The same numbers are added, but in this order:

1, 27, 5, 23, 10, 9, 29, 26, 12, 8, 7, 3, 19, 20, 2, 21, 24, 22, 15, 6, 28, 13, 31, 17, 16, 30, 11, 18, 14, 4

I won’t go through the stages here because the important parts are the same as before, but you can visit another animation of values being added to the tree in this random order. The tree ends up looking like this

A 2,3,4 tree holding the values 1-31. The root node 16. Other internal nodes have a mix of 1 and 2 values. The leaf nodes are a mix of 1, 2 and 3 values.

There are some interesting similarities and differences compared to the previous example:

While the nodes in each level are in order smallest to biggest left to right, there’s no strict pattern to which values are in which level or the gaps between values in a given level;
There are nodes with 2 or 3 values in them, whereas the previous tree had just nodes with 1 value in (it was a binary tree). The average number of values per node in this tree is 1.6, and so there are fewer of them (19 rather than 31).

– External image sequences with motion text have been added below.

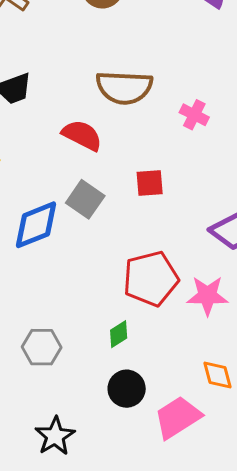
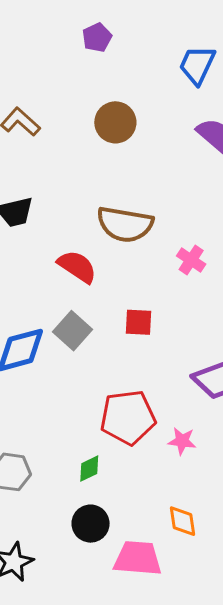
pink star: (207, 296) -> (182, 441), size x0.7
pink trapezoid: (178, 417) -> (138, 558), turned 30

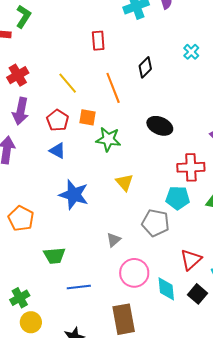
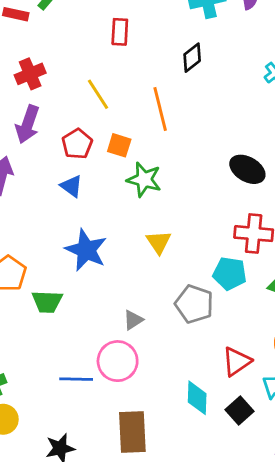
red rectangle: (98, 41) -> (120, 32), moved
black diamond: (145, 67) -> (192, 58), moved
black ellipse: (160, 126) -> (247, 169), moved
green trapezoid: (54, 256) -> (47, 302), moved
pink circle: (134, 273) -> (118, 361), moved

Allocating space in blocks

The difference between the two trees illustrates a more general point in computing – allocating space in blocks of fixed size. In the case of the trees, the blocks are the nodes, which can hold 1-3 values. In the first tree, each node holds only 1 value even though they can store 3. In the second tree, the nodes hold 1-3 values and so fewer nodes are needed to store the same number of values.

In the case of files on a disk, or indexes and tables in a database, the blocks are chunks of storage that could be e.g. 8k big.

The basic problem in both is that there is something (a tree, a file, a database table) that needs space, but we don’t know how much space. The thing might shrink or grow, or its contents change over time. Finally, there are likely to be several things (trees, files, tables) we need to store at the same time. So we need to balance flexibility with efficiency.

The smaller each block is, the more blocks we need to store a given amount of stuff. Each block has a cost in terms of overhead – this could be pointers to child nodes in the case of a tree, or a look-up table in the case of files in a file system. However, the smaller each block is, the smaller the worst case is for how much space is wasted. The maximum that could be wasted is 1 less than the size of the block – where 1 means 1 byte in the case of a block of file system and 1 value in the case of a tree node. However, this assumes that occasionally data is shuffled between blocks, to turn e.g. 6 half-filled blocks into 3 fully-filled blocks.

This shuffling of things to reduce wasted space is known as defragmentation.